Saturday, May 31, 2008

You'd think, wouldn't you, that May would be the ideal time to plan a group walk on the Quantocks and Exmoor in the footsteps of Coleridge from Nether Stowey to Porlock... except that incessant rain had flooded most of Somerset, with callouts to the emergency services coming at 3 per second. We forded several roads on our route-planning tour, and found the wooded footpaths marked on the OS map as alongside streams had readjusted the preposition and were now within them. Relief to return to the Castle of Comfort, ironically so named when the 1600s miners' cider house; a coffee-house by the time Coleridge and Wordsworth met there, and now a rather posh guest house. Our room had sherry and a library, where we discovered the Diary of William Holland, vicar of Over Stowey, and gems like this:
"October 23rd 1799. Went with my wife to Stowey and bought a gown of Mr Frank Poole who smiled and bowed graciously. Saw that Democratic hoyden Mrs Coleridge who looked so like a frisky girl, or something worse, that I was not surprised a Democratic Libertine should choose her for a wife." Coleridge would have been 27, married to Sarah Flicker and recently moved from Devon to Bristol, where he lectured at Unitarian chapels and wrote anti-war poems. The Lyrical Ballads had just been published. Kubla Khan and opium addiction came later.
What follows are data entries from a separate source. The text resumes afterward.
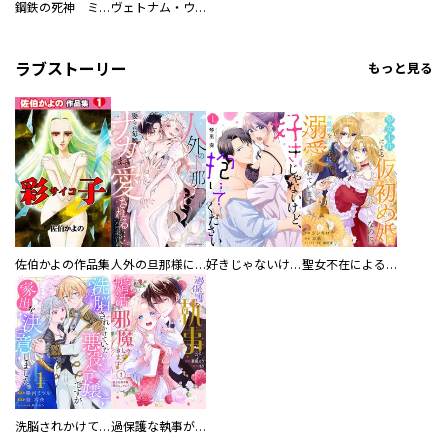
鋼鉄の死神 ミヒャエル・ビットマン戦記
ヴェトナム・ウォー VIETNAM WAR
ラブストーリー
もっと見る
佐伯かよの作品集
人外の旦那様に娶られ毎晩ナカまで愛される…。アンソロジー
好きじゃないけど、抱いてください【電子単行本版／特典おまけ付き】
聖女不在による仮初め婚なのに、不器用な王太子に溺愛されています【電子単行本版／特典おまけ付き】
洗脳されかけていた悪役令嬢ですが家出を決意しました。【電子単行本版／特典おまけ付き】
過保護な執事が私の婚活を邪魔してきます！ 分冊版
Bath Fringe has so much exciting looking stuff I wish I could get to see more of it. Like all festivals, there's a buzz from just walking around the town on a warm night with audiences spilling out from every kind of event from classic to chaotic. My Friday choice was "A Bath with Bladud" presented by Touch & Go. No script, no repeats, promised the flyer. "An alchemy of movement and sound and more" promised Michael at the start. "It may not be the story you know" he added, usefully. There were places where this tale of the leper King with a fascination for flight seemed not to be a story even the performers knew, as ancient Greece slewed into a place of flamenco and cornetto accents, and Bladud's descent to the Underworld appeared to take him into a bar in Aberdeen. Bizarre impro explorations only added to the audience's enjoyment, and sense of privilege at sharing something ephemeral and courageous, with the themes - aspirations, choices, flight, fatherhood - powerfully shown.